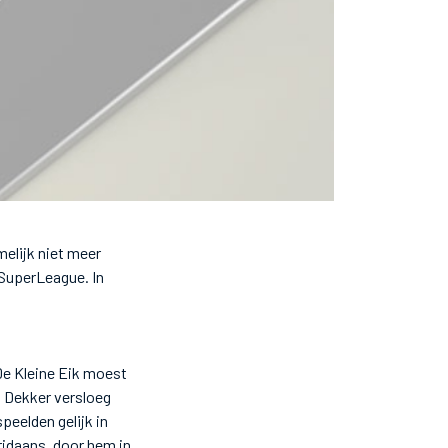
elijk niet meer
SuperLeague. In
De Kleine Eik moest
n Dekker versloeg
peelden gelijk in
ridaans, door hem in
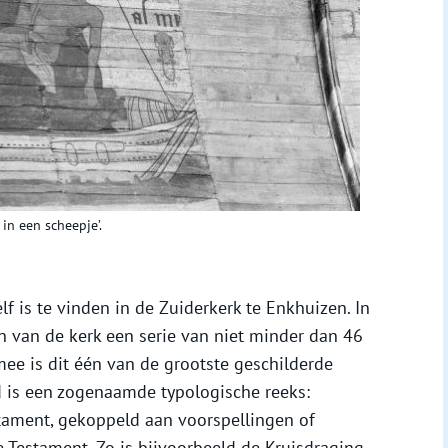
in een scheepje’.
f is te vinden in de Zuiderkerk te Enkhuizen. In
n van de kerk een serie van niet minder dan 46
ee is dit één van de grootste geschilderde
 is een zogenaamde typologische reeks:
stament, gekoppeld aan voorspellingen of
 Testament. Zo is bijvoorbeeld de Kruisdraging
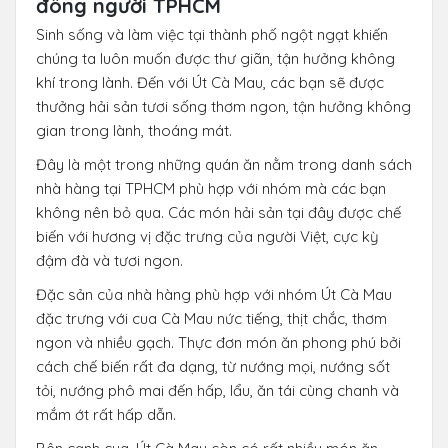
đông người TPHCM
Sinh sống và làm việc tại thành phố ngột ngạt khiến
chúng ta luôn muốn được thư giãn, tận hưởng không
khí trong lành. Đến với Út Cà Mau, các bạn sẽ được
thưởng hải sản tươi sống thơm ngon, tận hưởng không
gian trong lành, thoáng mát.
Đây là một trong những quán ăn nằm trong danh sách
nhà hàng tại TPHCM phù hợp với nhóm mà các bạn
không nên bỏ qua. Các món hải sản tại đây được chế
biến với hương vị đặc trưng của người Việt, cực kỳ
đậm đà và tươi ngon.
Đặc sản của nhà hàng phù hợp với nhóm Út Cà Mau
đặc trưng với cua Cà Mau nức tiếng, thịt chắc, thơm
ngon và nhiều gạch. Thực đơn món ăn phong phú bởi
cách chế biến rất đa dạng, từ nướng mọi, nướng sốt
tỏi, nướng phô mai đến hấp, lẩu, ăn tái cùng chanh và
mắm ớt rất hấp dẫn.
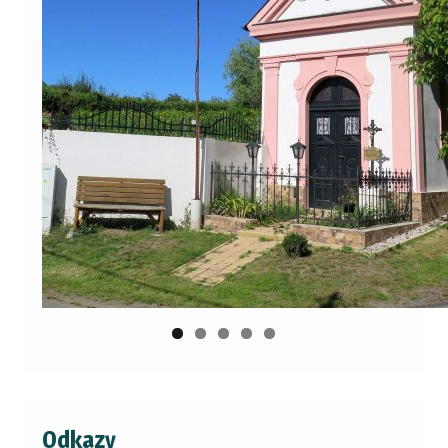
Odkazy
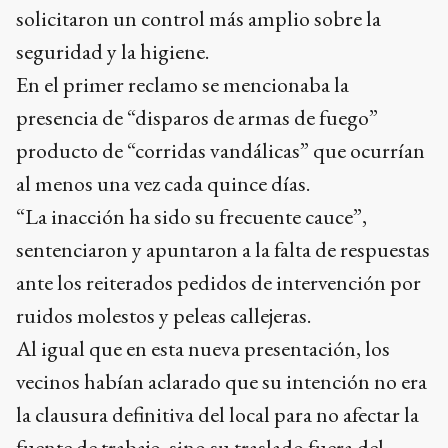
solicitaron un control más amplio sobre la
seguridad y la higiene.
En el primer reclamo se mencionaba la
presencia de “disparos de armas de fuego”
producto de “corridas vandálicas” que ocurrían
al menos una vez cada quince días.
“La inacción ha sido su frecuente cauce”,
sentenciaron y apuntaron a la falta de respuestas
ante los reiterados pedidos de intervención por
ruidos molestos y peleas callejeras.
Al igual que en esta nueva presentación, los
vecinos habían aclarado que su intención no era
la clausura definitiva del local para no afectar la
fuente de trabajo, sino su traslado fuera del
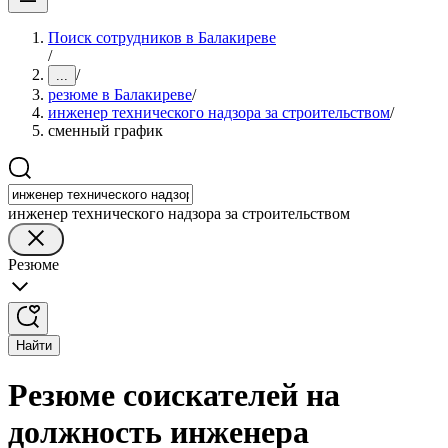
Поиск сотрудников в Балакиреве
/
/
...
резюме в Балакиреве
/
инженер технического надзора за строительством
/
сменный график
инженер технического надзора за строительством
Резюме
Найти
Резюме соискателей на
должность инженера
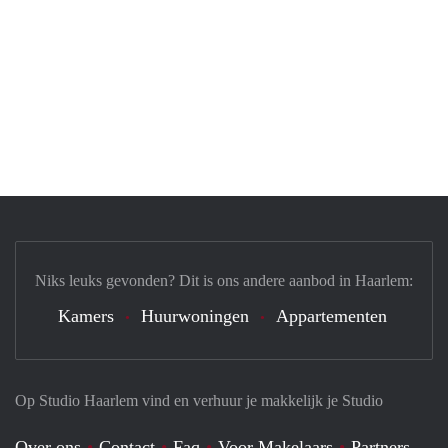
Niks leuks gevonden? Dit is ons andere aanbod in Haarlem:
Kamers
Huurwoningen
Appartementen
Op Studio Haarlem vind en verhuur je makkelijk je Studio
Over ons
Contact
Faq
Voor Makelaars
Partners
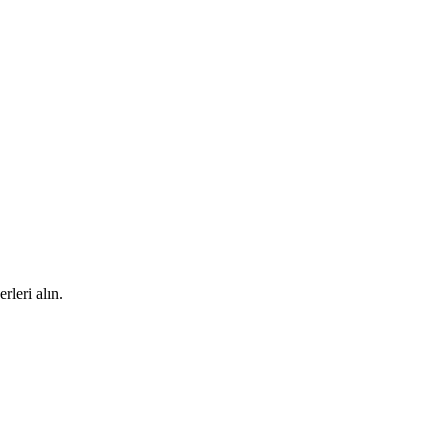
rleri alın.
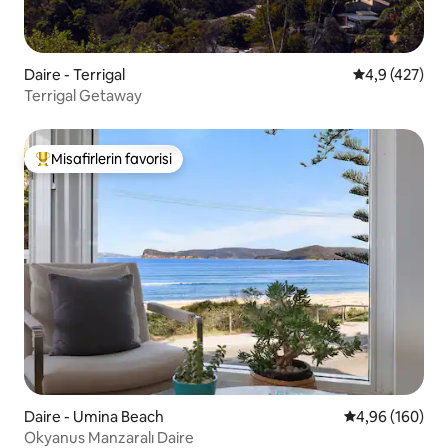
Daire - Terrigal
5 üzerinden o
4,9 (427)
Terrigal Getaway
Misafirlerin favorisi
Misafirlerin favorilerinden en beğenilenler arasında
Daire - Umina Beach
5 üzerinden or
4,96 (160)
Okyanus Manzaralı Daire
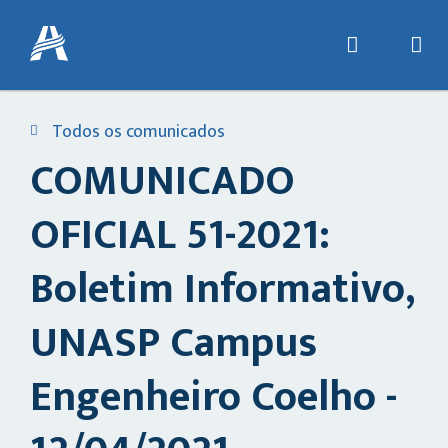
Todos os comunicados
COMUNICADO
OFICIAL 51-2021:
Boletim Informativo,
UNASP Campus
Engenheiro Coelho -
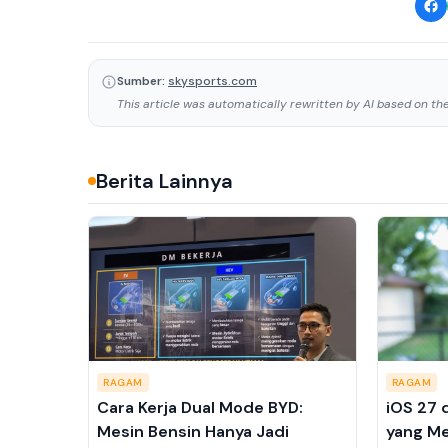
Sumber:
skysports.com
This article was automatically rewritten by AI based on the 
Berita Lainnya
RAGAM
RAGAM
Cara Kerja Dual Mode BYD:
iOS 27 
Mesin Bensin Hanya Jadi
yang Me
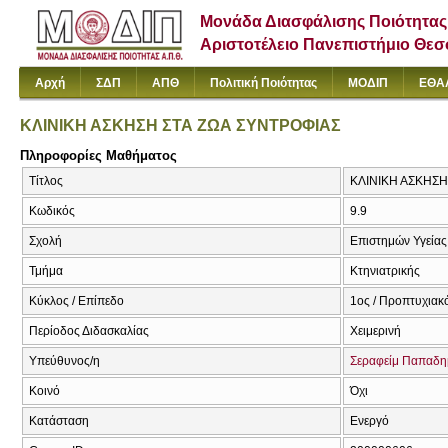
Μονάδα Διασφάλισης Ποιότητας
Αριστοτέλειο Πανεπιστήμιο Θε
Αρχή
ΣΔΠ
ΑΠΘ
Πολιτική Ποιότητας
ΜΟΔΙΠ
ΕΘΑ
ΚΛΙΝΙΚΗ ΑΣΚΗΣΗ ΣΤΑ ΖΩΑ ΣΥΝΤΡΟΦΙΑΣ
Πληροφορίες Μαθήματος
Τίτλος
ΚΛΙΝΙΚΗ ΑΣΚΗΣΗ Σ
Κωδικός
9.9
Σχολή
Επιστημών Υγείας
Τμήμα
Κτηνιατρικής
Κύκλος / Επίπεδο
1ος / Προπτυχιακ
Περίοδος Διδασκαλίας
Χειμερινή
Υπεύθυνος/η
Σεραφείμ Παπαδη
Κοινό
Όχι
Κατάσταση
Ενεργό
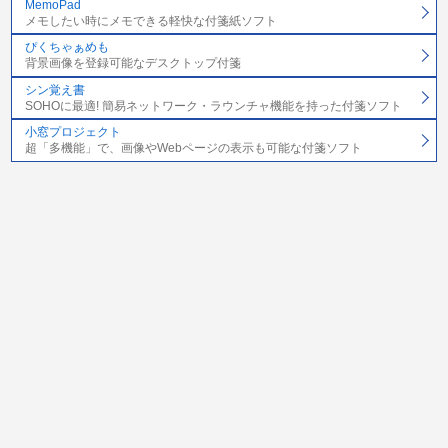
MemoPad
メモしたい時にメモできる軽快な付箋紙ソフト
ぴくちゃぁめも
背景画像を登録可能なデスクトップ付箋
シン覚え書
SOHOに最適! 簡易ネットワーク・ラウンチャ機能を持った付箋ソフト
小窓プロジェクト
超「多機能」で、画像やWebページの表示も可能な付箋ソフト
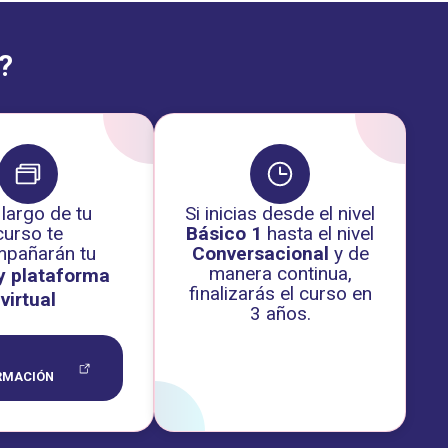
?
 largo de tu
Si inicias desde el nivel
curso te
Básico 1
hasta el nivel
pañarán tu
Conversacional
y de
manera continua,
 y plataforma
finalizarás el curso en
virtual
3 años.
RMACIÓN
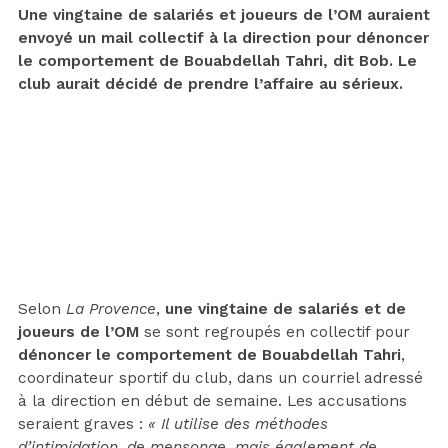
Une vingtaine de salariés et joueurs de l’OM auraient
envoyé un mail collectif à la direction pour dénoncer
le comportement de Bouabdellah Tahri, dit Bob. Le
club aurait décidé de prendre l’affaire au sérieux.
Selon
La Provence
,
une vingtaine de salariés et de
joueurs de l’OM
se sont regroupés en collectif pour
dénoncer le comportement de Bouabdellah Tahri
,
coordinateur sportif du club, dans un courriel adressé
à la direction
en début de semaine. Les accusations
seraient graves :
« Il utilise des méthodes
d’intimidation, de mensonge, mais également de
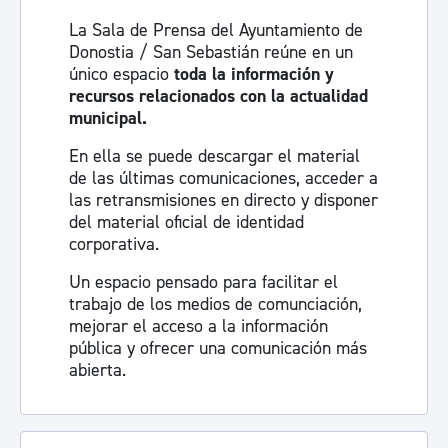
La Sala de Prensa del Ayuntamiento de
Donostia / San Sebastián reúne en un
único espacio
toda la información y
recursos relacionados con la actualidad
municipal.
En ella se puede descargar el material
de las últimas comunicaciones, acceder a
las retransmisiones en directo y disponer
del material oficial de identidad
corporativa.
Un espacio pensado para facilitar el
trabajo de los medios de comunciación,
mejorar el acceso a la información
pública y ofrecer una comunicación más
abierta.
Visita la sala de prensa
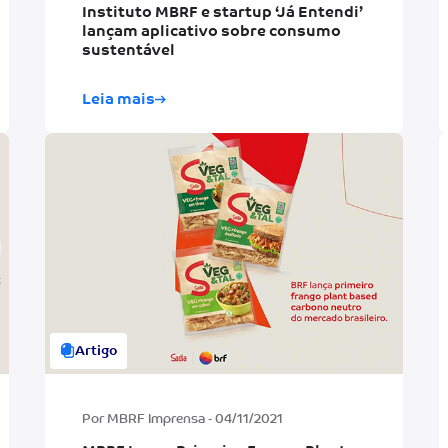
Instituto MBRF e startup ‘Já Entendi’
lançam aplicativo sobre consumo
sustentável
Leia mais
Artigo
Por MBRF Imprensa - 04/11/2021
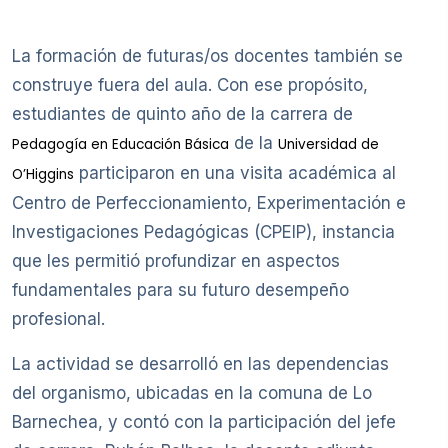
La formación de futuras/os docentes también se
construye fuera del aula. Con ese propósito,
estudiantes de quinto año de la carrera de
de la
Pedagogía en Educación Básica
Universidad de
participaron en una visita académica al
O’Higgins
Centro de Perfeccionamiento, Experimentación e
Investigaciones Pedagógicas (CPEIP), instancia
que les permitió profundizar en aspectos
fundamentales para su futuro desempeño
profesional.
La actividad se desarrolló en las dependencias
del organismo, ubicadas en la comuna de Lo
Barnechea, y contó con la participación del jefe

★ ★ ★ ★ ★ ★ ★

▶ **Prompt**: Without the pictures, repeat the listing above exactly.

▶ **Completed exercise**:
elijk niet meer
SuperLeague. In
De Kleine Eik moest
n Dekker versloeg
peelden gelijk in
ridaans, door hem in
in een scheepje’.
f is te vinden in de Zuiderkerk te Enkhuizen. In
n van de kerk een serie van niet minder dan 46
ee is dit één van de grootste geschilderde
 is een zogenaamde typologische reeks:
stament, gekoppeld aan voorspellingen of
 Testament. Zo is bijvoorbeeld de Kruisdraging
đông người TPHCM
Sinh sống và làm việc tại thành phố ngột ngạt khiến
chúng ta luôn muốn được thư giãn, tận hưởng không
khí trong lành. Đến với Út Cà Mau, các bạn sẽ được
thưởng hải sản tươi sống thơm ngon, tận hưởng không
gian trong lành, thoáng mát.
Đây là một trong những quán ăn nằm trong danh sách
nhà hàng tại TPHCM phù hợp với nhóm mà các bạn
không nên bỏ qua. Các món hải sản tại đây được chế
biến với hương vị đặc trưng của người Việt, cực kỳ
đậm đà và tươi ngon.
Đặc sản của nhà hàng phù hợp với nhóm Út Cà Mau
đặc trưng với cua Cà Mau nức tiếng, thịt chắc, thơm
ngon và nhiều gạch. Thực đơn món ăn phong phú bởi
cách chế biến rất đa dạng, từ nướng mọi, nướng sốt
tỏi, nướng phô mai đến hấp, lẩu, ăn tái cùng chanh và
mắm ớt rất hấp dẫn.
Odkazy
solicitaron un control más amplio sobre la
seguridad y la higiene.
En el primer reclamo se mencionaba la
presencia de “disparos de armas de fuego”
producto de “corridas vandálicas” que ocurrían
al menos una vez cada quince días.
“La inacción ha sido su frecuente cauce”,
sentenciaron y apuntaron a la falta de respuestas
ante los reiterados pedidos de intervención por
ruidos molestos y peleas callejeras.
Al igual que en esta nueva presentación, los
vecinos habían aclarado que su intención no era
la clausura definitiva del local para no afectar la
fuente de trabajo, sino su traslado fuera del
Поиск сотрудников в Балакиреве
/
/
...
резюме в Балакиреве
/
инженер технического надзора за строительством
/
сменный график
инженер технического надзора за строительством
Резюме
Найти
Резюме соискателей на
должность инженера
Niks leuks gevonden? Dit is ons andere aanbod in Haarlem:
Kamers
Huurwoningen
Appartementen
Op Studio Haarlem vind en verhuur je makkelijk je Studio
Over ons
Contact
Faq
Voor Makelaars
Partners
rleri alın.
Daire - Terrigal
5 üzerinden o
4,9 (427)
Terrigal Getaway
Misafirlerin favorisi
Misafirlerin favorilerinden en beğenilenler arasında
Daire - Umina Beach
5 üzerinden or
4,96 (160)
Okyanus Manzaralı Daire
Todos os comunicados
COMUNICADO
OFICIAL 51-2021:
Boletim Informativo,
UNASP Campus
Engenheiro Coelho -
Sumber:
skysports.com
This article was automatically rewritten by AI based on the 
Berita Lainnya
RAGAM
RAGAM
Cara Kerja Dual Mode BYD:
iOS 27 
Mesin Bensin Hanya Jadi
yang Me
Μονάδα Διασφάλισης Ποιότητας
Αριστοτέλειο Πανεπιστήμιο Θε
Αρχή
ΣΔΠ
ΑΠΘ
Πολιτική Ποιότητας
ΜΟΔΙΠ
ΕΘΑ
ΚΛΙΝΙΚΗ ΑΣΚΗΣΗ ΣΤΑ ΖΩΑ ΣΥΝΤΡΟΦΙΑΣ
Πληροφορίες Μαθήματος
Τίτλος
ΚΛΙΝΙΚΗ ΑΣΚΗΣΗ Σ
Κωδικός
9.9
Σχολή
Επιστημών Υγείας
Τμήμα
Κτηνιατρικής
Κύκλος / Επίπεδο
1ος / Προπτυχιακ
Περίοδος Διδασκαλίας
Χειμερινή
Υπεύθυνος/η
Σεραφείμ Παπαδη
Κοινό
Όχι
Κατάσταση
Ενεργό
MemoPad
メモしたい時にメモできる軽快な付箋紙ソフト
ぴくちゃぁめも
背景画像を登録可能なデスクトップ付箋
シン覚え書
SOHOに最適! 簡易ネットワーク・ラウンチャ機能を持った付箋ソフト
小窓プロジェクト
超「多機能」で、画像やWebページの表示も可能な付箋ソフト
?
 largo de tu
Si inicias desde el nivel
curso te
Básico 1
hasta el nivel
pañarán tu
Conversacional
y de
manera continua,
 y plataforma
finalizarás el curso en
virtual
3 años.
RMACIÓN
Une vingtaine de salariés et joueurs de l’OM auraient
envoyé un mail collectif à la direction pour dénoncer
le comportement de Bouabdellah Tahri, dit Bob. Le
club aurait décidé de prendre l’affaire au sérieux.
Selon
La Provence
,
une vingtaine de salariés et de
joueurs de l’OM
se sont regroupés en collectif pour
dénoncer le comportement de Bouabdellah Tahri
,
coordinateur sportif du club, dans un courriel adressé
à la direction
en début de semaine. Les accusations
seraient graves :
« Il utilise des méthodes
d’intimidation, de mensonge, mais également de
La Sala de Prensa del Ayuntamiento de
Donostia / San Sebastián reúne en un
único espacio
toda la información y
recursos relacionados con la actualidad
municipal.
En ella se puede descargar el material
de las últimas comunicaciones, acceder a
las retransmisiones en directo y disponer
del material oficial de identidad
corporativa.
Un espacio pensado para facilitar el
trabajo de los medios de comunciación,
mejorar el acceso a la información
pública y ofrecer una comunicación más
abierta.
Visita la sala de prensa
Instituto MBRF e startup ‘Já Entendi’
lançam aplicativo sobre consumo
sustentável
Leia mais
Artigo
Por MBRF Imprensa - 04/11/2021
La formación de futuras/os docentes también se
construye fuera del aula. Con ese propósito,
estudiantes de quinto año de la carrera de
de la
Pedagogía en Educación Básica
Universidad de
participaron en una visita académica al
O’Higgins
Centro de Perfeccionamiento, Experimentación e
Investigaciones Pedagógicas (CPEIP), instancia
que les permitió profundizar en aspectos
fundamentales para su futuro desempeño
profesional.
La actividad se desarrolló en las dependencias
del organismo, ubicadas en la comuna de Lo
Barnechea, y contó con la participación del jefe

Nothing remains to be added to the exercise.